The Attorney General’s directive marks an unnecessary and unfortunate return to past “tough on crime” practices that we now know simply don’t enhance or promote the safety of our communities. There is no empirical evidence to suggest that increases in sentences, particularly for low-level offenses, decrease the crime rate. Instead, we know that in many instances contact with the justice system exacerbates the likelihood of future criminal conduct and that the deterrent effect of long-term prison sentences is questionable at best. Moreover, it is important to note that national crime rates remain near all-time lows — down over 50 percent from their peak in 1991, to levels the country has not experienced since 1970.

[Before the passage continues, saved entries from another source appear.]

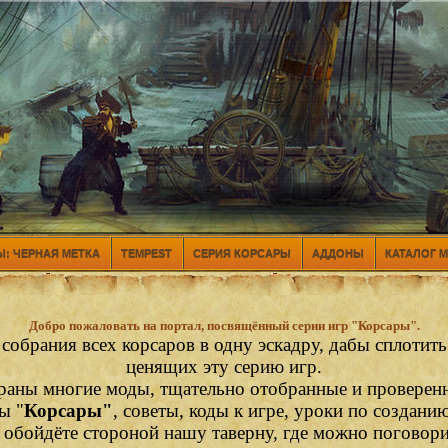
: ЧЕРНАЯ МЕТКА
TEMPEST
СЕРИЯ КОРСАРЫ
АДДОНЫ
КАТАЛОГ 
Добро пожаловать на портал, посвящённый серии игр "Корсары".
 собрания всех корсаров в одну эскадру, дабы сплотит
ценящих эту серию игр.
раны многие моды, тщательно отобранные и проверен
ы "
Корсары"
, советы, коды к игре, уроки по создани
е обойдёте стороной нашу таверну, где можно поговор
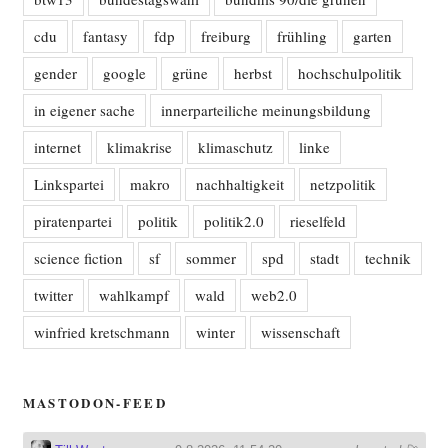
cdu
fantasy
fdp
freiburg
frühling
garten
gender
google
grüne
herbst
hochschulpolitik
in eigener sache
innerparteiliche meinungsbildung
internet
klimakrise
klimaschutz
linke
Linkspartei
makro
nachhaltigkeit
netzpolitik
piratenpartei
politik
politik2.0
rieselfeld
science fiction
sf
sommer
spd
stadt
technik
twitter
wahlkampf
wald
web2.0
winfried kretschmann
winter
wissenschaft
MASTODON-FEED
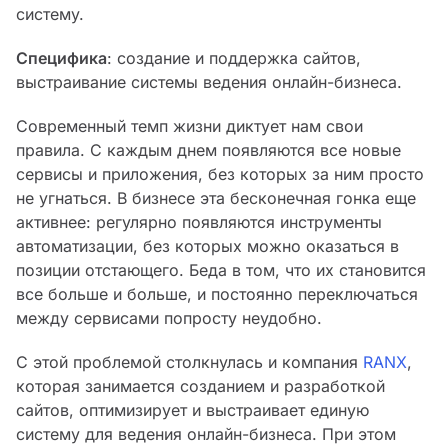
систему.
Специфика
: создание и поддержка сайтов,
выстраивание системы ведения онлайн-бизнеса.
Современный темп жизни диктует нам свои
правила. С каждым днем появляются все новые
сервисы и приложения, без которых за ним просто
не угнаться. В бизнесе эта бесконечная гонка еще
активнее: регулярно появляются инструменты
автоматизации, без которых можно оказаться в
позиции отстающего. Беда в том, что их становится
все больше и больше, и постоянно переключаться
между сервисами попросту неудобно.
С этой проблемой столкнулась и компания
RANX
,
которая занимается созданием и разработкой
сайтов, оптимизирует и выстраивает единую
систему для ведения онлайн-бизнеса. При этом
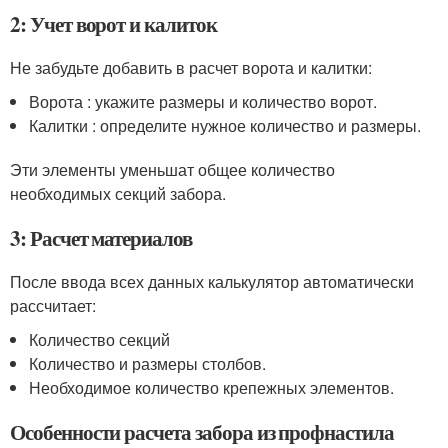
2: Учет ворот и калиток
Не забудьте добавить в расчет ворота и калитки:
Ворота : укажите размеры и количество ворот.
Калитки : определите нужное количество и размеры.
Эти элементы уменьшат общее количество
необходимых секций забора.
3: Расчет материалов
После ввода всех данных калькулятор автоматически
рассчитает:
Количество секций
Количество и размеры столбов.
Необходимое количество крепежных элементов.
Особенности расчета забора из профнастила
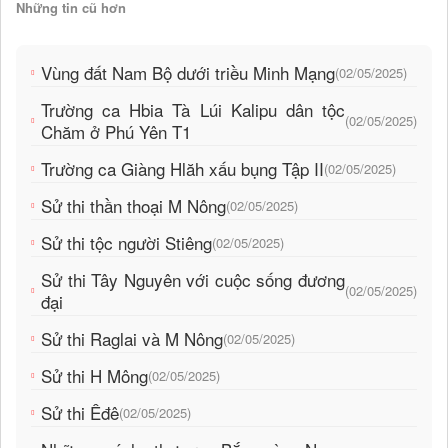
Những tin cũ hơn
Vùng đất Nam Bộ dưới triều Minh Mạng
(02/05/2025)
Trường ca Hbia Tà Lúi Kalipu dân tộc
(02/05/2025)
Chăm ở Phú Yên T1
Trường ca Giàng Hlăh xấu bụng Tập II
(02/05/2025)
Sử thi thần thoại M Nông
(02/05/2025)
Sử thi tộc người Stiêng
(02/05/2025)
Sử thi Tây Nguyên với cuộc sống đương
(02/05/2025)
đại
Sử thi Raglai và M Nông
(02/05/2025)
Sử thi H Mông
(02/05/2025)
Sử thi Êđê
(02/05/2025)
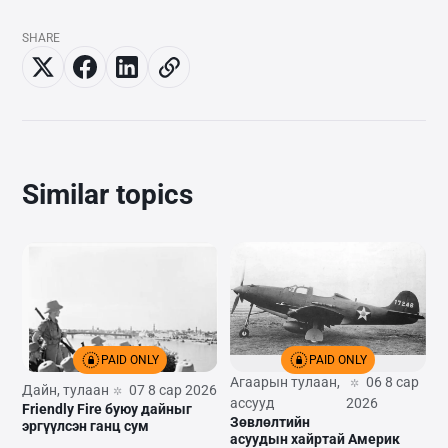
SHARE
Similar topics
PAID ONLY
PAID ONLY
Агаарын тулаан,
06 8 сар
Дайн, тулаан
07 8 сар 2026
ассууд
2026
Friendly Fire буюу дайныг
Зөвлөлтийн
эргүүлсэн ганц сум
асуудын хайртай Америк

Although there are no certain benefits to the newly announced policy, there are definitive and significant costs. The increased use of mandatory minimum sentences will necessarily expand the federal prison population and inflate federal spending on incarceration. There is a human cost as well. Instead of providing people who commit low-level drug offenses or who are struggling with mental illness with treatment, support and rehabilitation programs, the policy will subject them to decades of incarceration. In essence, the Attorney General has reinvigorated the failed “war on drugs,” which is why groups ranging from the American Civil Liberties Union to the Cato Institute to Right on Crime have all criticized the newly announced policy.
As current and former elected state and local prosecutors, we are committed to prioritizing the safety, fair treatment and dignity of all members of our community. This is why we have grave concerns with the tenets embodied in the Attorney General’s directive. And it is why we agree with national law enforcement leaders who have opined that we “need not use arrest, conviction, and prison as the default response for every broken law.”
See A Crime and Justice Agenda for the New Administration, Law Enforcement Leaders To Reduce Crime and Incarceration (February 13, 2017), available at http://lawenforcementleaders.org/fighting-crime-strengthening-criminal-justice-agenda-new-administration/.
We will continue in our own jurisdictions to undertake innovative approaches that promote public safety and fairness, and that ensure that law enforcement’s finite resources are directed to the arrest and prosecution of the most serious offenders. It is through these priorities that prosecutors can best advance public safety and fortify trust in the legitimacy of our criminal justice system.